Then where do we obtain these stones?
The river rock that we use is of glacial drift. Millions of years ago great ice fields of the ice age deposited huge bands of sand, gravel and stone. Cut River Rock is meticulously hand picked,off the belt from our huge sorter, the rest like a 1000 to one go to the waste pile. Next our stone men sort them again and the stone are hand fed into the mill where the skilled sawyers angles them just right to obtain the best possible face for a perfect building stone, so that when it is installed you can't tell that it is only the face of the stone....no it is impossible to tell..... that it is only the face of the stone and that the 6 or 8 inches of bulk stone is not there. Once through the mill they are exposed to our quality control stone man who culls them for broken and inferior stones then places tightly fitted together to insure accurate measurement. Finally, up the belt they reach the stone packer and are neatly packed in the crates so as to protect them in shipping.

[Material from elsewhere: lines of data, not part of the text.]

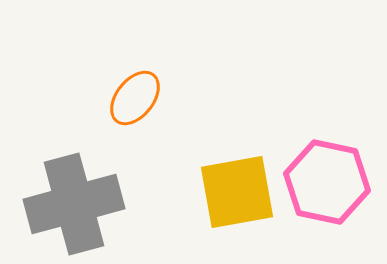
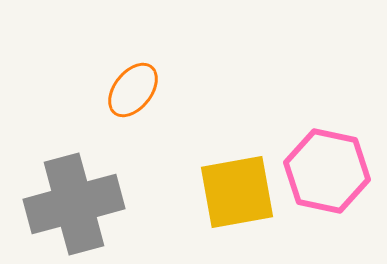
orange ellipse: moved 2 px left, 8 px up
pink hexagon: moved 11 px up
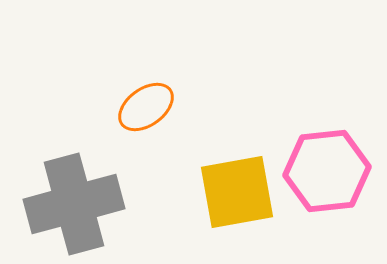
orange ellipse: moved 13 px right, 17 px down; rotated 16 degrees clockwise
pink hexagon: rotated 18 degrees counterclockwise
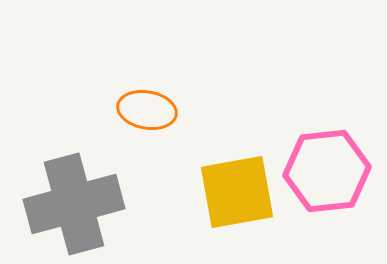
orange ellipse: moved 1 px right, 3 px down; rotated 46 degrees clockwise
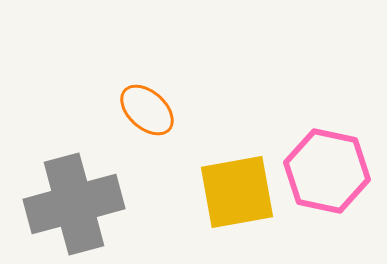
orange ellipse: rotated 32 degrees clockwise
pink hexagon: rotated 18 degrees clockwise
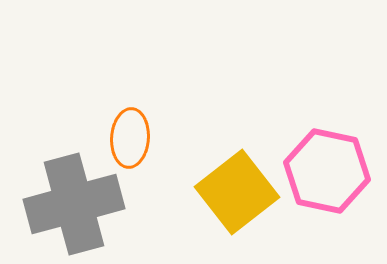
orange ellipse: moved 17 px left, 28 px down; rotated 52 degrees clockwise
yellow square: rotated 28 degrees counterclockwise
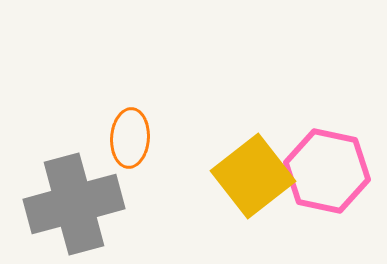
yellow square: moved 16 px right, 16 px up
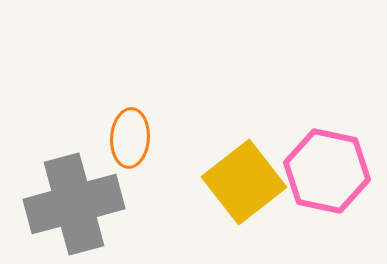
yellow square: moved 9 px left, 6 px down
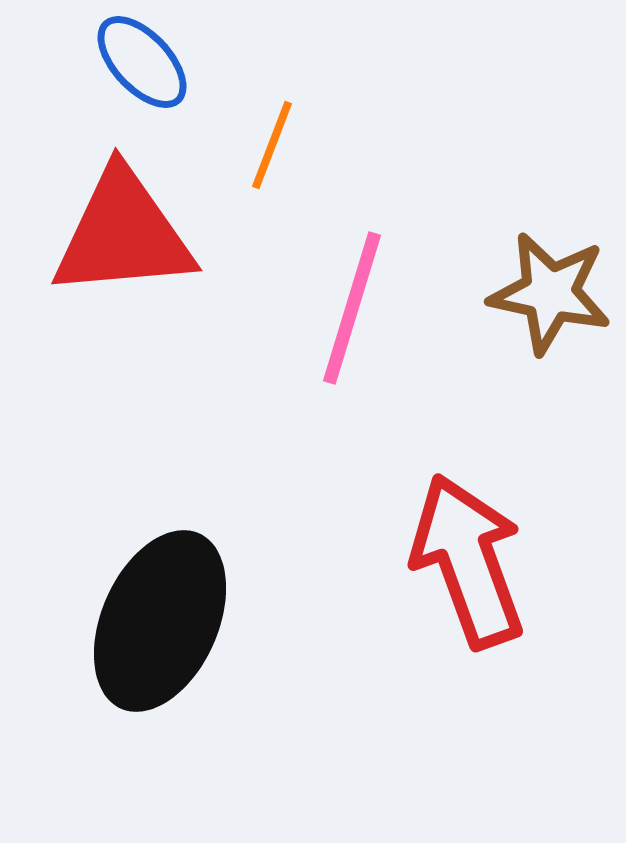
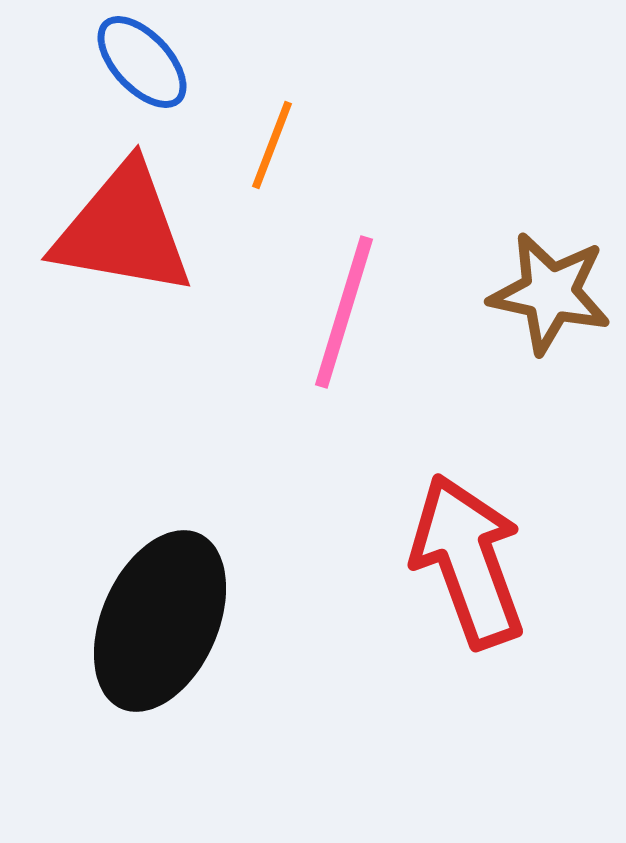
red triangle: moved 4 px up; rotated 15 degrees clockwise
pink line: moved 8 px left, 4 px down
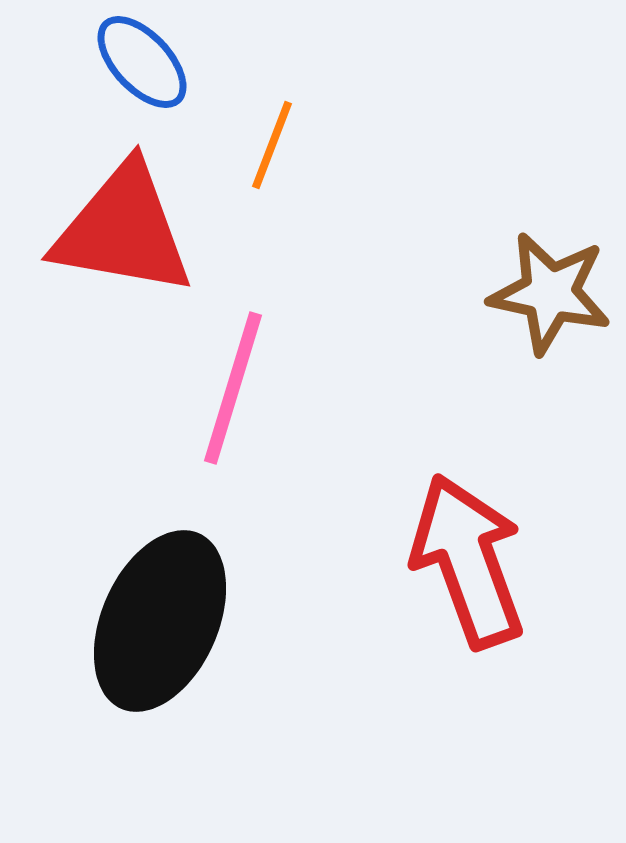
pink line: moved 111 px left, 76 px down
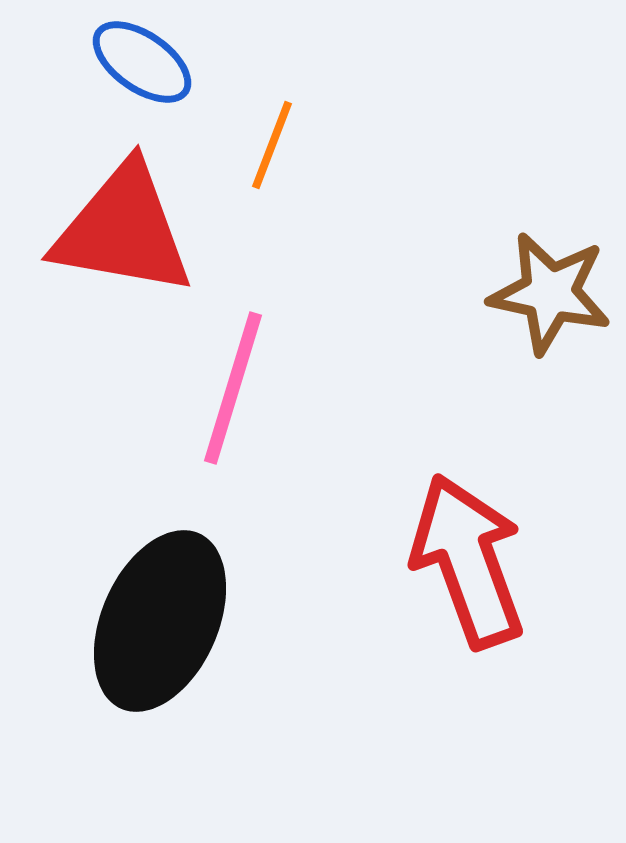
blue ellipse: rotated 12 degrees counterclockwise
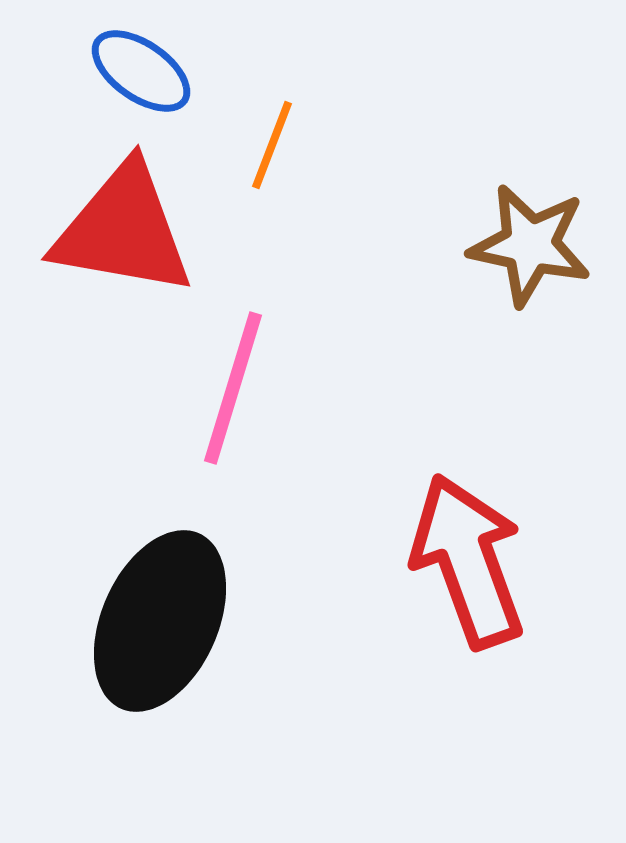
blue ellipse: moved 1 px left, 9 px down
brown star: moved 20 px left, 48 px up
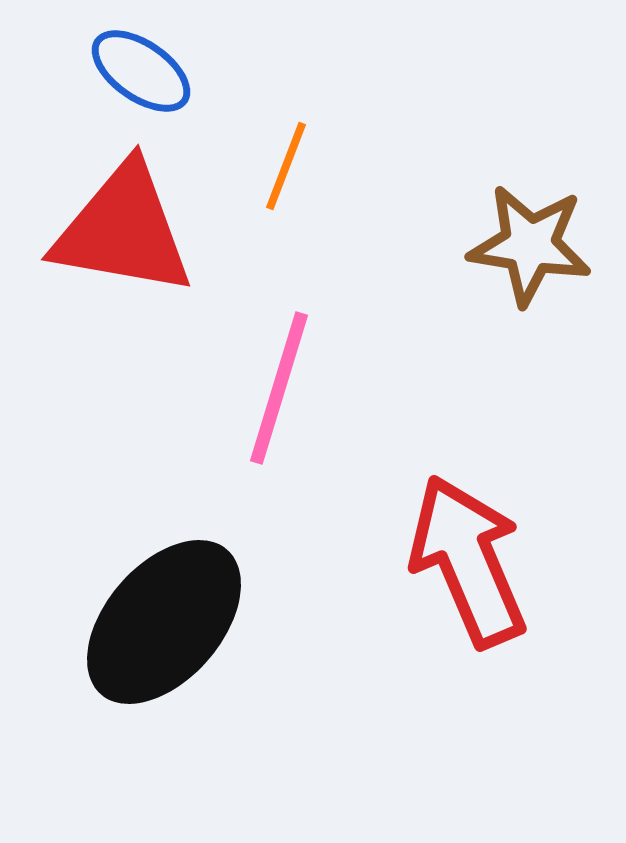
orange line: moved 14 px right, 21 px down
brown star: rotated 3 degrees counterclockwise
pink line: moved 46 px right
red arrow: rotated 3 degrees counterclockwise
black ellipse: moved 4 px right, 1 px down; rotated 17 degrees clockwise
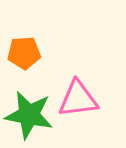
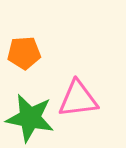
green star: moved 1 px right, 3 px down
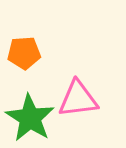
green star: rotated 21 degrees clockwise
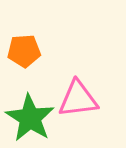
orange pentagon: moved 2 px up
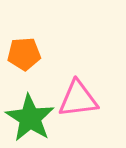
orange pentagon: moved 3 px down
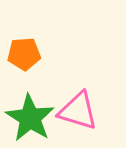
pink triangle: moved 12 px down; rotated 24 degrees clockwise
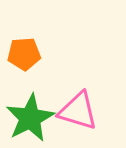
green star: rotated 12 degrees clockwise
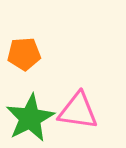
pink triangle: rotated 9 degrees counterclockwise
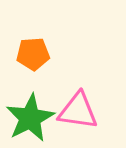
orange pentagon: moved 9 px right
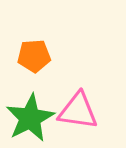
orange pentagon: moved 1 px right, 2 px down
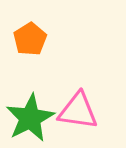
orange pentagon: moved 4 px left, 17 px up; rotated 28 degrees counterclockwise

Very few stones are worthy of the tedious time and care involved.
Eastern Multi-Colours
This is a popular choice stone, rangeing from snow white, pale pine, off green, light and dark brown occasionally brick red, grays with white strip throught them and so on.
Old Homestead
Consist of many shades of gray to black, is the easiest way to describe this sandstone and slate river rock. Is that it has a distinguished characeristic that would be accomplished by an old homesteader farmer who went out back in the field and used all the handy sandstone and slate fieldstone river rock type he could find.